Он был большим мастером сложнейших интриг и, надо полагать, наслаждался процессом создания хитросплетений, в результате которых жертвы его с помощью фальсификации и ложных обвинений превращались в ничто еще при жизни, он доводил их пыточным изуверством до признания «своей вины», а затем следовало физическое уничтожение.

Как теперь стало известно из архивов, все крупные судебные политические процессы 30–х годов были не только задуманы, но и осуществлены лично Сталиным. Он повседневно руководил следствием, читал и правил протоколы допросов, ставил задачи на «выбивание» нужных ему показаний, увеличивал число арестованных, расширял масштабы обвинений и в конце концов определял меру наказания: как правило, расстрел.

Расправа над маршалом Жуковым, начатая в 1946 году, явилась одной из таких крупномасштабных интриг, задуманных и проведенных Сталиным с его многолетней опытностью.

Читатели могут соглашаться или не соглашаться с высказываемыми предположениями, особенно касающихся хода мыслей «вождя народов». Надеюсь, все, что я расскажу дальше, подтвердит правильность моих суждений.

Итак, по порядку. Первый импульс, породивший искру, из которой разгорелся не только костер, а настоящий пожар злобы и ненависти, наверное, зародился сразу после победы над германской армией. Сталину, как Верховному Главнокомандующему, полагалось принять капитуляцию поверженного врага — это был торжественный, величественный исторический акт. И кому же как не ему, «великому полководцу всех времен и народов», «организатору и вдохновителю всех наших побед», возвыситься над согнутыми спинами гитлеровских военачальников, ставящих подписи и безоговорочно признающих свое полное поражение.

Фактически и юридически Сталин имел право на осуществление такой исторической миссии. Но помешала его постоянная настороженность, боязнь покушения (как известно, Сталин во время войны не выезжал на фронты по этой же причине). А в мирные дни сидел за высокими стенами Кремля или на Кунцевской (ближней) даче, охраняемый сотнями телохранителей, скрывавшимися за деревьями и строениями, окружавшими эту дачу.

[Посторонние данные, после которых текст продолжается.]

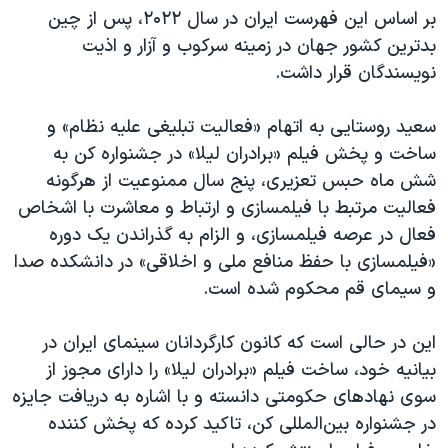
بر اساس این فهرست ایران در سال ۲۰۲۲، پس از چین
بدترین کشور جهان در زمینه سرکوب و آزار و اذیت
نویسندگان قرار داشت.
سعید روستایی به اتهام «فعالیت تبلیغی علیه نظام» و
ساخت و پخش فیلم «برادران لیلا» در جشنواره کن به
شش ماه حبس تعزیری، پنج سال ممنوعیت از هرگونه
فعالیت‌ مرتبط با فیلمسازی و ارتباط و معاشرت با اشخاص
فعال در عرصه فیلمسازی، و الزام به گذراندن یک دوره
«فیلمسازی با حفظ منافع ملی و اخلاقی» در دانشکده صدا
و سیمای قم محکوم شده است.
این در حالی است که کانون کارگردانان سینمای ایران در
بیانیه خود، ساخت فیلم «برادران لیلا» را دارای مجوز از
سوی نهادهای حکومتی دانسته و با اشاره به دریافت جایزه
در جشنواره بین‌المللی کن، تاکید کرده که پخش کننده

Привозить гитлеровских маршалов и генералов в Москву для подписания акта капитуляции было неприлично, тем более, что союзники уже подписали такой акт 8 мая там, в Германии, на поле сражения. Ехать на это самое поле сражения, где еще все дымилось от ужасающих пожаров и оказывали сопротивление отдельные группы гитлеровцев, считалось опасно. Вдруг какой—нибудь фанатик найдет способ проникнуть через кордоны охраны и пустить роковую пулю в него, в Сталина. Чем черт не шутит: найдутся желающие отомстить за поверженный «фатерлянд». Если здесь, в своей столице, удается обезопасить себя от своих соотечественников сложной системой охраны, то там, в чужой стране, в окружении враждебного народа опасность возрастает на несколько порядков.

Учитывая все это, Сталин поручил Жукову принимать капитуляцию. А потом, читая газеты и просматривая кинохронику, Иосиф Виссарионович, наверное, примерял себя на месте Жукова, как бы он выглядел и как был бы запечатлен для истории. Скребло, скребло самолюбие у вождя народов, отодвинутого на второй план в такой торжественный, именно исторический момент.

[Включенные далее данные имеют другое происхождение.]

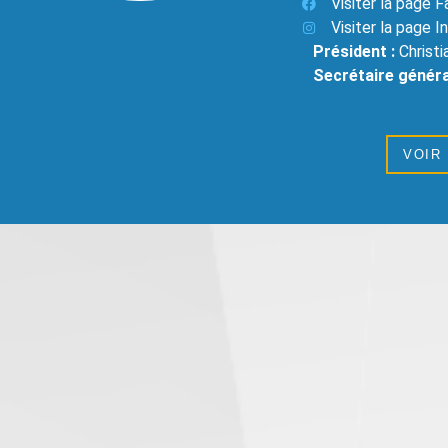
Visiter la page 
Visiter la page 
Président :
Christi
Secrétaire généra
VOIR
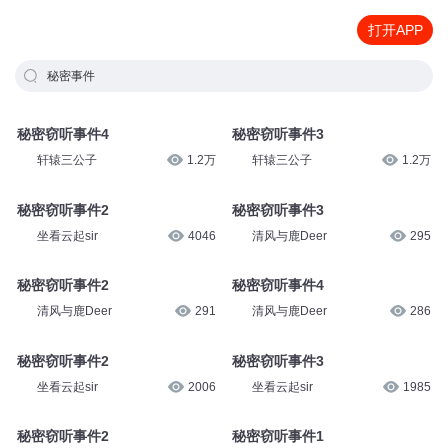
打开APP
秘密事件
秘密窃听事件4
秘密窃听事件3
轩辕三公子
1.2万
轩辕三公子
1.2万
秘密窃听事件2
秘密窃听事件3
坐看云起sir
4046
清风与鹿Deer
295
秘密窃听事件2
秘密窃听事件4
清风与鹿Deer
291
清风与鹿Deer
286
秘密窃听事件2
秘密窃听事件3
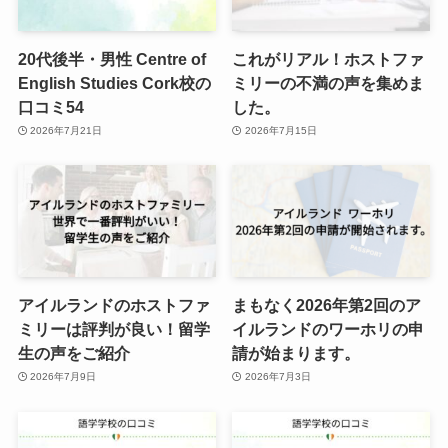
20代後半・男性 Centre of
これがリアル！ホストファ
English Studies Cork校の
ミリーの不満の声を集めま
口コミ54
した。
2026年7月21日
2026年7月15日
アイルランドのホストファ
まもなく2026年第2回のア
ミリーは評判が良い！留学
イルランドのワーホリの申
生の声をご紹介
請が始まります。
2026年7月9日
2026年7月3日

Но Сталин всегда находил способ поправить дело. И сделав некоторую уступку при подписании акта капитуляции, он намеревался наверстать, взять реванш на параде Победы — провести его лично и всенародно закрепить себя как победителя в Великой Отечественной войне.

Рассуждения угодливых историков о благородстве и скромности Сталина, который так бескорыстно уступил Жукову право принимать парад Победы, не имеют ничего общего с действительностью. Факты, рассказанные выше, свидетельствуют о том, что Сталин очень хотел сам принимать Парад Победы. Неудача, вполне естественно, прибавила недоброжелательности к Жукову.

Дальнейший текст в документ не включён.